If you are a franchisee, it’s possible that the main reasons you purchased your franchise were because you were attracted to the brand, system and support offered by the franchisor, and the success that these attributes implied. Possibly, the initial costs associated with the purchase of your franchise business amounted to hundreds of thousands of dollars.
You would, no doubt, be very concerned if there were issues with your franchisor’s solvency. You have a lot to lose if your business fails.
In recent years there have been a number of franchisors that have gone into liquidation or receivership. Examples include Nando’s (in that case it was the New Zealand master franchisee, not the Australian franchisor); Stonewood Homes; Video Ezy and United Sweets. And then there is the recent case of Nosh, where the franchisor is now looking at closing the stores.
Is it the end of the world if your franchisor goes into liquidation or receivership? No, not usually. In most situations the liquidator or receiver manages to find a third party to purchase the franchisor’s assets including the franchise agreements. Until this happens, you might find yourself in limbo and experience some upheaval.
While the receiver’s role is to try to rescue the franchisor’s business as a going concern so it can continue to trade, a liquidator’s role is to wind down the business and sell the assets so that creditors can be repaid. The receiver or liquidator can also sell the franchisor’s business without your consent.
We are often contacted by franchisees in this situation with concerns about the impact of franchisor solvency issues on their business. Often franchisees ask us if they can terminate their franchise agreement and rebrand? They also ask us if the non-competition restrictions in the franchise agreement still apply.

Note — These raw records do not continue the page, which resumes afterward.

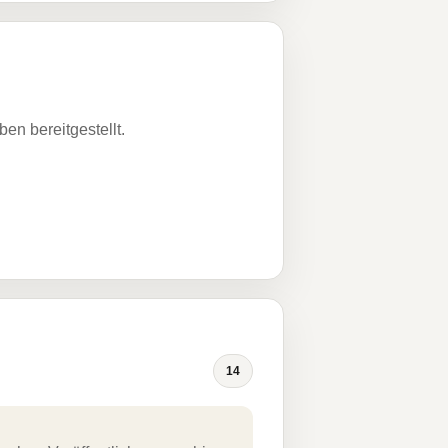
n bereitgestellt.
14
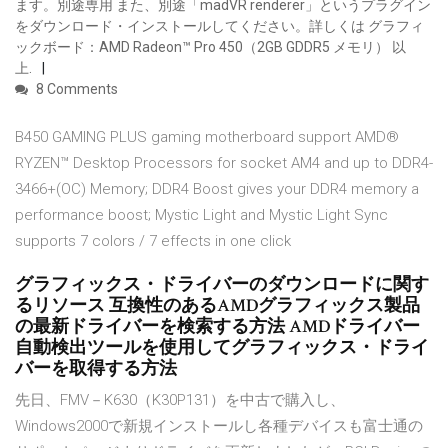
ます。別途専用 また、別途「madVR renderer」というプラグイン
をダウンロード・インストールしてください。詳しくは グラフィ
ックボード：AMD Radeon™ Pro 450（2GB GDDR5 メモリ） 以
上.
8 Comments
B450 GAMING PLUS gaming motherboard support AMD®
RYZEN™ Desktop Processors for socket AM4 and up to DDR4-
3466+(OC) Memory; DDR4 Boost gives your DDR4 memory a
performance boost; Mystic Light and Mystic Light Sync
supports 7 colors / 7 effects in one click
グラフィックス・ドライバーのダウンロードに関す
るリソース 互換性のあるAMDグラフィックス製品
の最新ドライバーを検索する方法 AMDドライバー
自動検出ツールを使用してグラフィックス・ドライ
バーを取得する方法
先日、FMV－K630（K30P131）を中古で購入し、
Windows2000で新規インストールし各種デバイスも富士通の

The answer is no – most likely, you cannot terminate your agreement. The liquidator and a receiver will take over the management of your franchisor’s business – this means they can enforce the agreement against you if you fail to comply with your obligations (including any non-competition restrictions).
But here’s the silver lining – it is entirely possible that a change in franchisor could be the best thing to happen to your business in a long time. It is likely that the new franchisor will have a detailed awareness of what the issues were and will be motivated to ensure the success of the franchise system going forward so that it gets a good return on its investment. This can only be a good thing for the franchisees.
If no purchaser is found by either the receiver or the liquidator (or in the case of a receivership, the receiver is unable to rescue the business), the franchisor company will be wound down and the franchise agreements will come to an end. This could be seen as an advantage to some franchisees, who see the benefit of continuing without the fees, but of course the downside is the reputational damage that this will have on individual franchisee’s business and the lack of ongoing support. Thankfully the likelihood of this occurring is extremely low.
If you are a franchisee and your franchisor goes into liquidation or receivership – don’t panic! It is important that you keep your focus on business as normal and respect your obligations under the franchise agreement. It is likely that the upheaval you experience will last for a limited period and there is every chance that the new franchisor who will have a new vigour and energy about the system.